Thursday, April 10, 2014
Mari Herreras' story in this week's issue gives us a great feel for Tumamoc Hill—its history, its culture and its many fans. If you want to try the hike, there are just three rules: No pets. No hiking on weekdays between 7:30 a.m. and 5:30 p.m. And no messing with the plants and wildlife.
Follow these tips to make your experience more enjoyable for yourself and your fellow hikers.
• Enjoy the community. Smile at everyone you see. Tumamoc introduces you to a cross-section of Tucsonans that you might not otherwise meet. For that moment, you also get to part of their story.
• Say hi to the mayor. You might see Tucson Mayor Jonathan Rothschild early in the morning. Or you might be greeting his doppelganger, Dr. Ron Spark, a physician who helps with the Friends of Tumamoc.
• Save the planet. Take a water bottle, but be sure it’s a refillable one. You can top it off at the water fountain near the research buildings. There’s a port-a-potty available, too. Keep it neat.
• Keep it quiet. Lots of people want a soundtrack to help them climb; use earbuds. Nobody else, and we mean nobody, wants your soundtrack. This rule will become very important to you at some point. Feel free to share it.
• Share the sights. Wildlife is always around. If you see a coyote, javelina, deer, tarantula, hawk or owl, don’t holler, but be sure to let others know so they can share the fun.
• Keep the lights low. Nights on Tumamoc come with sparkling city views, astronomical wonders and nocturnal critters. Take a flashlight so you know where to put your feet, and try not to shine it on the hillside or on people. That will ruin everything for everyone, including the critters.
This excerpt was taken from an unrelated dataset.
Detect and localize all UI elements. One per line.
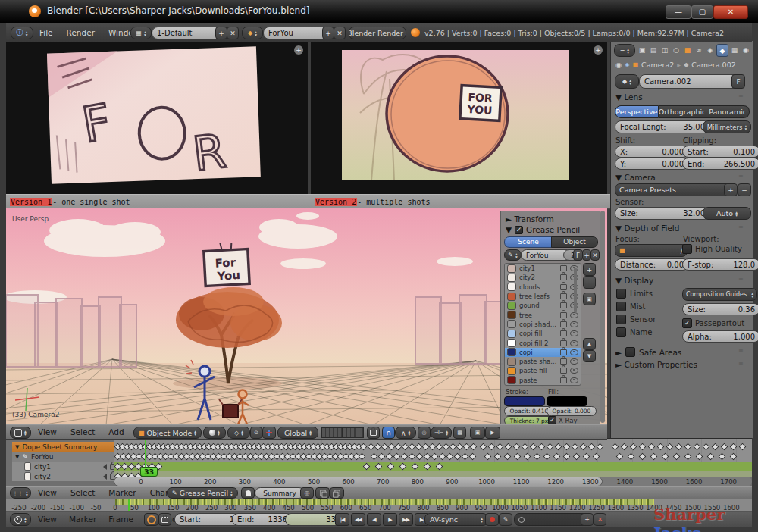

• Catch the moon. The moon is especially beautiful when seen from Tumamoc. You can still see city lights, but they're far enough away that the moon cuts a crisp figure in the sky. Bring a night-sky phone app to identify the stars. And next Tuesday, April 15, there’s a total lunar eclipse, so load some Nick Drake into the pocket-sized device of your choice and catch the “Pink Moon” about half past midnight. You won't be alone; it's the “Place to Be.”